Michael Cohen, President Donald Trump’s personal lawyer, said in a court filing on Wednesday that he would plead the Fifth Amendment right against self-incrimination in the lawsuit brought by porn star Stormy Daniels. 

Michael Cohen Invokes Fifth Amendment

This marks a major turn in the case involving Daniels, whom Cohen — Trump’s longtime friend and fixer — paid $130,000 before the 2016 election to force her silence on an extramarital affair the former Apprentice star had with her in 2006. The case is being heard in Manhattan.

Daniels’ attorney Michael Avenatti said on Twitter that Cohen’s decision is a “stunning development.”

Avenatti also said earlier this week that he believes Trump would not be able to finish his term as president, and also that he thinks Cohen will eventually turn on his client. Daniels’ lawyer told CNN that he is confident Cohen’s latest decision will greatly benefit his side. The latter prediction is one that several reporters and legal experts have wondered about, with some going as far to say that Cohen could not only cooperate with federal prosecutors, but also wear a wire.


It was also recently revealed that Cohen enlisted Fox News host Sean Hannity as a client. Hannity said he only sought legal advice from Cohen and never hired him as a lawyer or paid him.

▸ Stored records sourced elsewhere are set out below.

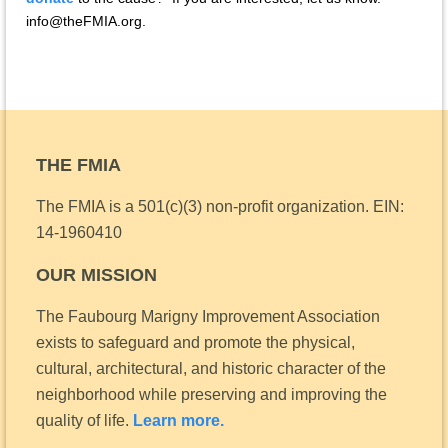
info@theFMIA.org.
THE FMIA
The FMIA is a 501(c)(3) non-profit organization.
EIN:
14-1960410
OUR MISSION
The Faubourg Marigny Improvement Association
exists to safeguard and promote the physical,
cultural, architectural, and historic character of the
neighborhood while preserving and improving the
quality of life.
Learn more.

The Fifth Amendment is usually invoked when someone does not wish to risk incriminating themselves in court. It also states the right to due process, among other things.

The Constitution states: “No person shall be held to answer for a capital, or otherwise infamous crime, unless on a presentment or indictment of a Grand Jury, except in cases arising in the land or naval forces, or in the Militia, when in actual service in time of War or public danger; nor shall any person be subject for the same offence to be twice put in jeopardy of life or limb; nor shall be compelled in any criminal case to be a witness against himself, nor be deprived of life, liberty, or property, without due process of law; nor shall private property be taken for public use, without just compensation.”

S. James Otero, the judge in the Los Angeles case, is in the process of assessing whether there is any overlap between the recent FBI raids of Cohen’s office, home and hotel room in New York, and the civil case pertaining to Daniels. The porn star is hoping to void a non-disclosure agreement she and Trump signed about their affair, a deal she says is invalid because the real estate mogul never actually signed it.

Trump has repeatedly denied the affair and knowledge of where the money paid to Daniels came from. On Tuesday, he dismissed a reporter’s question about whether he would pardon Cohen as “stupid.”

According to CNN, Cohen and his lawyer Brent Blakely are attempting to move the Daniels civil case to private arbitration.